We "reject the claim that workers in Detroit must choose between their pensions and access to culture," a statement from the Socialist Equality Party says. "The aim of the demonstration is to mobilize working people and youth throughout the city to defend the DIA and access to culture as a part of the defense of all the rights of the working class."
As recently as Thursday, Gov. Rick Snyder-appointed Detroit Emergency Manager Kevyn Orr told the Detroit Economic Club the potential sale of DIA artworks remains a possibility.
“I said at the beginning… look everything’s on the table,” Orr said of the possibility of some of the museum’s assets being sold to appease creditors.

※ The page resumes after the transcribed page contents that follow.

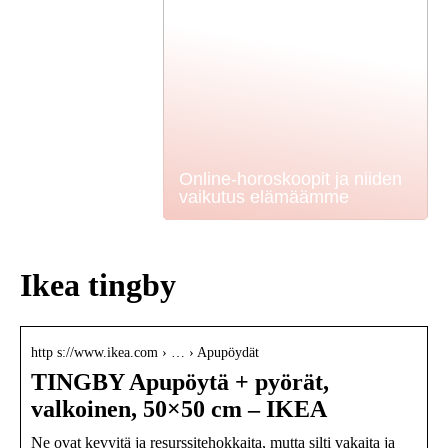
Online-horoskoopit ja niiden
vaikutus elämäämme
Ikea tingby
http s://www.ikea.com › … › Apupöydät
TINGBY Apupöytä + pyörät,
valkoinen, 50×50 cm – IKEA
Ne ovat kevyitä ja resurssitehokkaita, mutta silti vakaita ja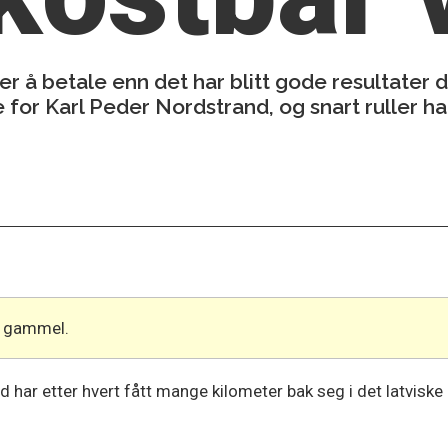
ger å betale enn det har blitt gode resultater 
e for Karl Peder Nordstrand, og snart ruller 
år gammel.
har etter hvert fått mange kilometer bak seg i det latviske m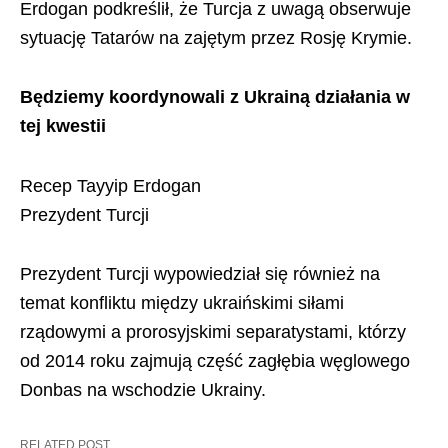
Erdogan podkreślił, że Turcja z uwagą obserwuje
sytuację Tatarów na zajętym przez Rosję Krymie.
Będziemy koordynowali z Ukrainą działania w
tej kwestii
Recep Tayyip Erdogan
Prezydent Turcji
Prezydent Turcji wypowiedział się również na
temat konfliktu między ukraińskimi siłami
rządowymi a prorosyjskimi separatystami, którzy
od 2014 roku zajmują część zagłębia węglowego
Donbas na wschodzie Ukrainy.
RELATED POST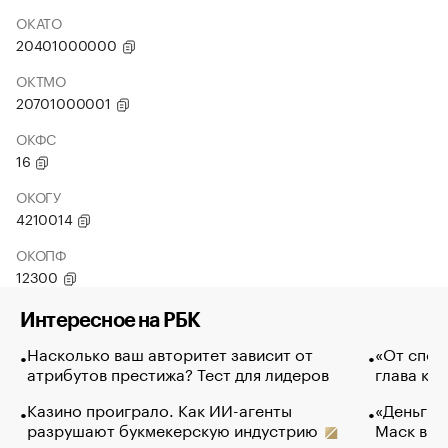
ОКАТО
20401000000
ОКТМО
20701000001
ОКФС
16
ОКОГУ
4210014
ОКОПФ
12300
Интересное на РБК
Насколько ваш авторитет зависит от
«От спор
атрибутов престижа? Тест для лидеров
глава ко
Казино проиграло. Как ИИ-агенты
«Деньги б
разрушают букмекерскую индустрию
Маск в и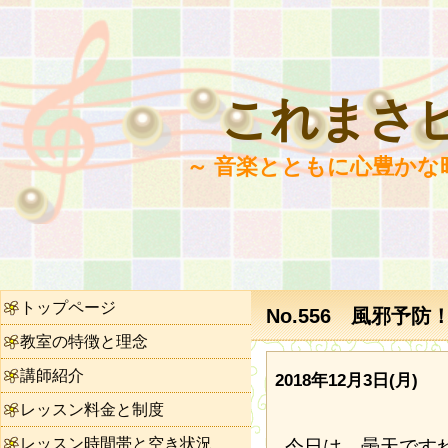
これまさ
～ 音楽とともに心豊かな
トップページ
No.556 風邪予防
教室の特徴と理念
講師紹介
2018年12月3日(月)
レッスン料金と制度
レッスン時間帯と空き状況
今日は、曇天です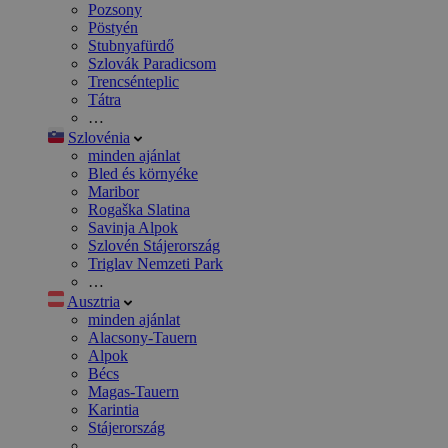
Pozsony
Pöstyén
Stubnyafürdő
Szlovák Paradicsom
Trencsénteplic
Tátra
…
Szlovénia
minden ajánlat
Bled és környéke
Maribor
Rogaška Slatina
Savinja Alpok
Szlovén Stájerország
Triglav Nemzeti Park
…
Ausztria
minden ajánlat
Alacsony-Tauern
Alpok
Bécs
Magas-Tauern
Karintia
Stájerország
…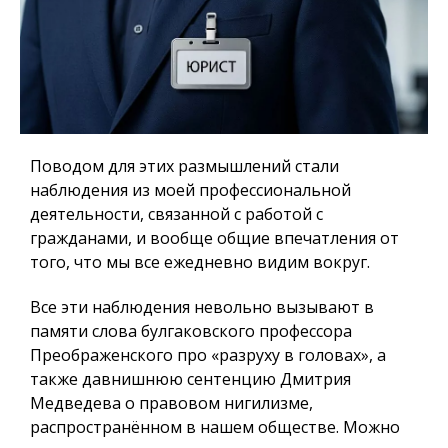
Поводом для этих размышлений стали
наблюдения из моей профессиональной
деятельности, связанной с работой с
гражданами, и вообще общие впечатления от
того, что мы все ежедневно видим вокруг.
Все эти наблюдения невольно вызывают в
памяти слова булгаковского профессора
Преображенского про «разруху в головах», а
также давнишнюю сентенцию Дмитрия
Медведева о правовом нигилизме,
распространённом в нашем обществе. Можно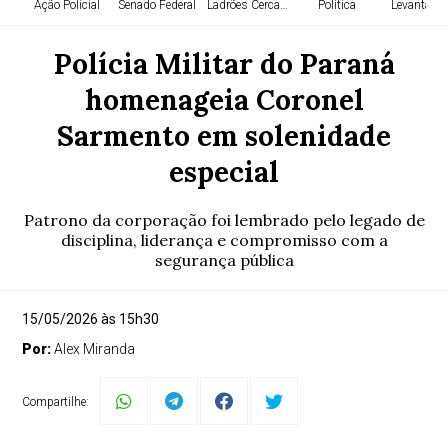
Ação Policial
Senado Federal
Ladrões Cercados
Política
Levantame
Polícia Militar do Paraná
homenageia Coronel
Sarmento em solenidade
especial
Patrono da corporação foi lembrado pelo legado de
disciplina, liderança e compromisso com a
segurança pública
15/05/2026 às 15h30
Por:
Alex Miranda
Compartilhe: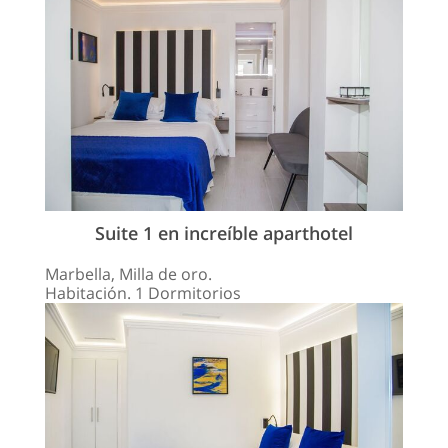
Suite 1 en increíble aparthotel
Marbella, Milla de oro.
Habitación. 1 Dormitorios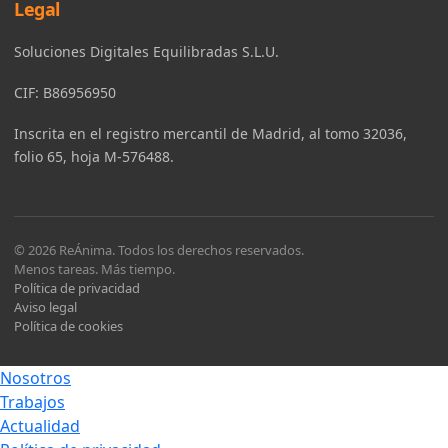
Legal
Soluciones Digitales Equilibradas S.L.U.
CIF: B86956950
Inscrita en el registro mercantil de Madrid, al tomo 32036,
folio 65, hoja M-576488.
© 2026 ReÁnima. Todos los derechos reservados.
Menos tareas. Más tiempo.
Política de privacidad
Aviso legal
Política de cookies
Nosotros
Trabajos
Actualidad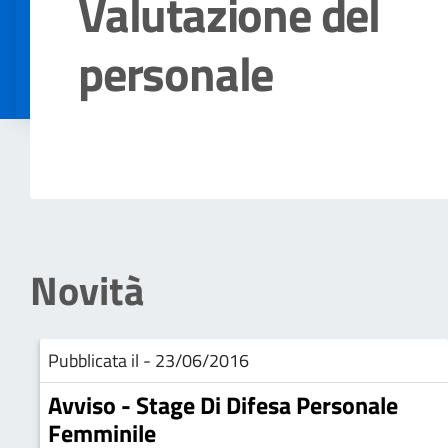
Valutazione del
personale
Dettagli della notizia
Novità
Pubblicata il - 23/06/2016
Avviso - Stage Di Difesa Personale
Femminile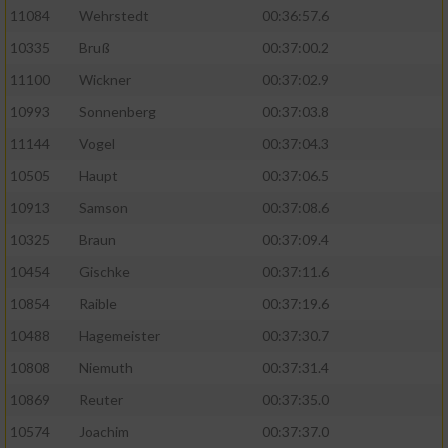
11084
Wehrstedt
00:36:57.6
10335
Bruß
00:37:00.2
11100
Wickner
00:37:02.9
10993
Sonnenberg
00:37:03.8
11144
Vogel
00:37:04.3
10505
Haupt
00:37:06.5
10913
Samson
00:37:08.6
10325
Braun
00:37:09.4
10454
Gischke
00:37:11.6
10854
Raible
00:37:19.6
10488
Hagemeister
00:37:30.7
10808
Niemuth
00:37:31.4
10869
Reuter
00:37:35.0
10574
Joachim
00:37:37.0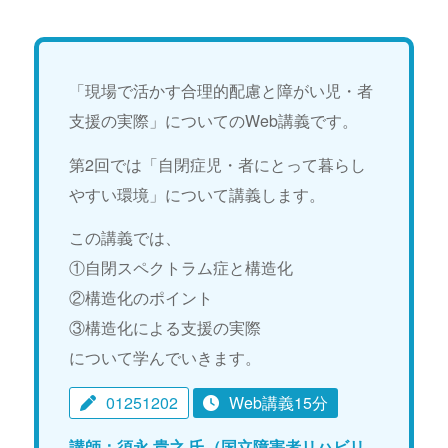
「現場で活かす合理的配慮と障がい児・者
支援の実際」についてのWeb講義です。
第2回では「自閉症児・者にとって暮らし
やすい環境」について講義します。
この講義では、
①自閉スペクトラム症と構造化
②構造化のポイント
③構造化による支援の実際
について学んでいきます。
01251202
Web講義15分
講師：須永 貴之 氏（国立障害者リハビリ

Orr said that Christie's auction house will finish an appraisal of “tier one” art by the end of this month, and another of “tier two” pieces by the end of November.
“I have a fiduciary obligation to account for all the assets of the city of Detroit,” he said. “The foremost amongst them might very well be the DIA.”

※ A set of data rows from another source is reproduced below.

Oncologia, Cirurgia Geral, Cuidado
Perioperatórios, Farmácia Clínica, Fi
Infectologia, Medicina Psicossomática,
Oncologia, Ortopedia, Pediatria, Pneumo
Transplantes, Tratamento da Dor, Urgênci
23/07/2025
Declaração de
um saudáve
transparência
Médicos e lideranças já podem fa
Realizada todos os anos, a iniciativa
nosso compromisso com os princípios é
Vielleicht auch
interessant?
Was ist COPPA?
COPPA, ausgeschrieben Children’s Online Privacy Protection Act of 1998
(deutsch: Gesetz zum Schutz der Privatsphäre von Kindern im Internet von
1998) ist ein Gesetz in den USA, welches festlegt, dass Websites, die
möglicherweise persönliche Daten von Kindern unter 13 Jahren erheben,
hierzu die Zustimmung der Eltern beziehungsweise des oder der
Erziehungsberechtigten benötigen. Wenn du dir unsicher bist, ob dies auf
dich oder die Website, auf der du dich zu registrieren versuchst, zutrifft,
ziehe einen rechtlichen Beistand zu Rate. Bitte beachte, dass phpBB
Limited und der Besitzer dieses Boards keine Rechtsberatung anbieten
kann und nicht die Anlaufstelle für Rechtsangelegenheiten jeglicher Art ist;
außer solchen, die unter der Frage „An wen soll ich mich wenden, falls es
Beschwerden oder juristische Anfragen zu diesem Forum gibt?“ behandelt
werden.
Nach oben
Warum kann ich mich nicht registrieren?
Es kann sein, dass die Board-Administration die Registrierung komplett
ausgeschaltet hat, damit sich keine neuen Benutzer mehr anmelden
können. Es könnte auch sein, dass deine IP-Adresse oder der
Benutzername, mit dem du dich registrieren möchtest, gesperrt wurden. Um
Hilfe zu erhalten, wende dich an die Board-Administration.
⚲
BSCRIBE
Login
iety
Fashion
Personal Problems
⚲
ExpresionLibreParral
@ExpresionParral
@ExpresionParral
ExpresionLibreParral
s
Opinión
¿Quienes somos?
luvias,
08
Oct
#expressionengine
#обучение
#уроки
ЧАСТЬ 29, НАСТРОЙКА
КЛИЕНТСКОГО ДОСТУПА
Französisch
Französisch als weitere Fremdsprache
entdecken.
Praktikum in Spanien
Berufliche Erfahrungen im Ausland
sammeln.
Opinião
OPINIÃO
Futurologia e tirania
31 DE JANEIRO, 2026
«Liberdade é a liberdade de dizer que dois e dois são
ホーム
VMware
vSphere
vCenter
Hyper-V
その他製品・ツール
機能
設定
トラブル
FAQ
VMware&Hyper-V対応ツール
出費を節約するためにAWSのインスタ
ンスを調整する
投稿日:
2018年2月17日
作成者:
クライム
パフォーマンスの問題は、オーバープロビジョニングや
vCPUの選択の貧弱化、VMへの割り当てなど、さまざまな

Ironically, Orr also told the club at a luncheon Thursday that the reason he decided to attend the University of Michigan, where he first met Snyder, because he was "somewhat of a socialist" as a youngster and looking for a large, public university to begin an odyssey in which he would "stick it to 'the man.'"

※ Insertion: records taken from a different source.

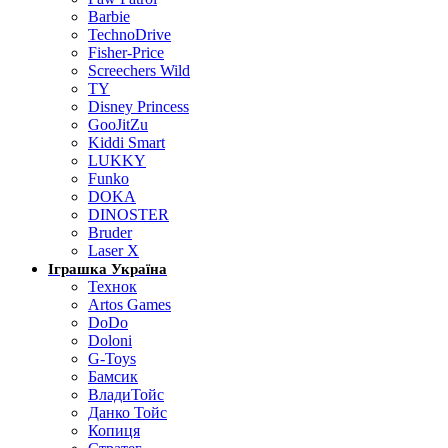
Barbie
TechnoDrive
Fisher-Price
Screechers Wild
TY
Disney Princess
GooJitZu
Kiddi Smart
LUKKY
Funko
DOKA
DINOSTER
Bruder
Laser X
Іграшка Україна
Технок
Artos Games
DoDo
Doloni
G-Toys
Бамсик
ВладиТойс
Данко Тойс
Копиця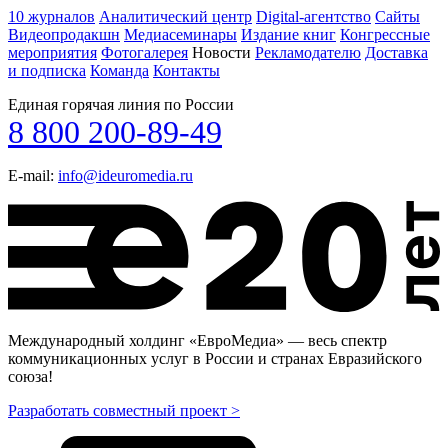
10 журналов
Аналитический центр
Digital-агентство
Сайты
Видеопродакшн
Медиасеминары
Издание книг
Конгрессные
мероприятия
Фотогалерея
Новости
Рекламодателю
Доставка
и подписка
Команда
Контакты
Единая горячая линия по России
8 800 200-89-49
E-mail:
info@ideuromedia.ru
Международный холдинг «ЕвроМедиа» — весь спектр
коммуникационных услуг в России и странах Евразийского
союза!
Разработать совместный проект >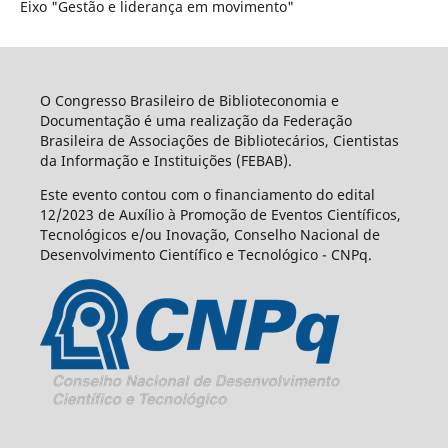
Eixo "Gestão e liderança em movimento"
O Congresso Brasileiro de Biblioteconomia e
Documentação é uma realização da Federação
Brasileira de Associações de Bibliotecários, Cientistas
da Informação e Instituições (FEBAB).
Este evento contou com o financiamento do edital
12/2023 de Auxílio à Promoção de Eventos Científicos,
Tecnológicos e/ou Inovação, Conselho Nacional de
Desenvolvimento Científico e Tecnológico - CNPq.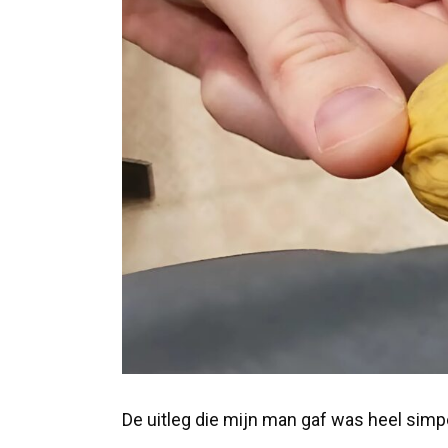
De uitleg die mijn man gaf was heel simp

He told the attendees that the irony is that he is now "the man."
The value of the DIA art assets is projected by some to be as high as $1 billion.
Pam Marcil, a spokeswoman for the DIA, says Christie's Appraisals is currently evaluating about 3,300 works of art, those purchased using city funds, which is about 5 percent of the 66,000-work collection.
About 350 of that portion is currently on display and the remainder in storage.